Whilst threat modeling, keep in mind the ever so meaningful expression in computer science - garbage in, garbage out (GIGO). A good human threat modeller will fill the gaps by asking questions and verifying the answers. A well meaning LLM will just assume for you - to "save you the trouble".
What You Feed the Model Is the Model
I keep hearing this a lot lately and admittedly, echo-ed it myself: any threat model is better than no threat model. I agree. This is settled.
But I'm also a perfectionist, and Adam Shostack's fourth question haunts me: did we do a good job? So rather than settling for "good enough," I've found myself on a slightly obsessive pursuit, giving LLMs the best possible chance to produce the best possible threat model. What building DevArmor has taught me is that the biggest variable in that equation isn't the type of the data flow diagram, the large language model, or the methodology.
It's the input.
Izar Tarandach and Matthew Coles make this point plainly in their book Threat Modeling: A Practical Guide for Development Teams - you cannot have a good threat model without a good model of the system. The input problem isn't new. As Izar Tarandach mentioned in one of our conversations: "One of the ways you're guaranteed to get completely authoritative and mostly unusable results is to give a bad, insufficient or uncertain system model to your LLM. You give it garbage, it will happily give you garbage back.

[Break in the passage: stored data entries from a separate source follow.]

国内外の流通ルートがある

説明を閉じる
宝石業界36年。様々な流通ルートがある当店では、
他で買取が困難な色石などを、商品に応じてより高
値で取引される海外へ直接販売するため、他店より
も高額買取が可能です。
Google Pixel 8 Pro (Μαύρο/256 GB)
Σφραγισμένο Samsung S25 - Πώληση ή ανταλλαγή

Amplified."
The Anatomy of a Threat and Why Your Input Has to Match It
NIST SP 800-30 defines a threat in terms of two components: a threat source (who or what initiates it) and a threat event (the action they take). That's the foundational definition, and it's a seed that got planted in my head in the early days when I started my career in cyber security. Running threat modeling sessions in practice and eventually building my own threat modeling tools with DevArmor, this evolved and has grown into my own anatomy of a threat.
The model I work with now looks like this: threat source finds or exploits an entry point, which allows them to cause a threat event on a targeted asset or component. The entry point is where your trust boundaries live. The targeted asset is where your process, data storage or any other resource in your inventory are.

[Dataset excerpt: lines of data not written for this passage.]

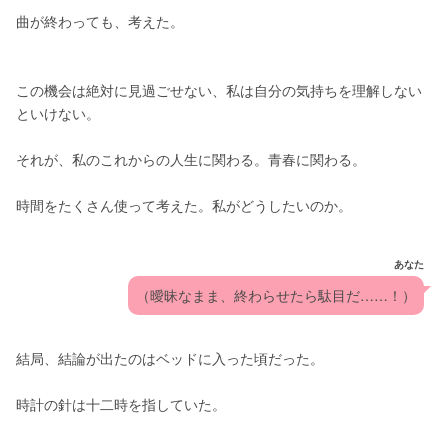
曲が終わっても、考えた。
この機会は絶対に見過ごせない、私は自分の気持ちを理解しない
といけない。
それが、私のこれからの人生に関わる。青春に関わる。
時間をたくさん使って考えた。私がどうしたいのか。
あなた
（曖昧なまま、終わらせたら駄目だ……！）
結局、結論が出たのはベッドに入った頃だった。
時計の針は十二時を指していた。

This is why structured input matters so much. For an LLM to produce threats that are specific to your system rather than generic to any system, it needs to know: who your actors are, where your trust boundaries sit, what you're storing and how sensitive it is, how data moves through the system, what controls already exist, and critically, which boundary each control is actually protecting.
"One of the ways you're guaranteed to get completely authoritative and mostly unusable results is to give a bad, insufficient or uncertain system model to your LLM. You give it garbage, it will happily give you garbage back. Amplified." - Izar Tarandach
Without this, you are not giving the LLM less to work with but gaps to fill. And it will fill them. A well-meaning model will infer actors, assume boundaries, and approximate asset sensitivity based on whatever context it can extract. The output will be coherent and structured, but it will be describing a system that is close to yours but not yours, which is exactly the kind of threat model that gives you false confidence at the worst possible moment. Or it will annoy you with its hallucinations and assumptions, that it will take you longer to correct and verify them, than it would have taken you to input the initial structured data in the first place.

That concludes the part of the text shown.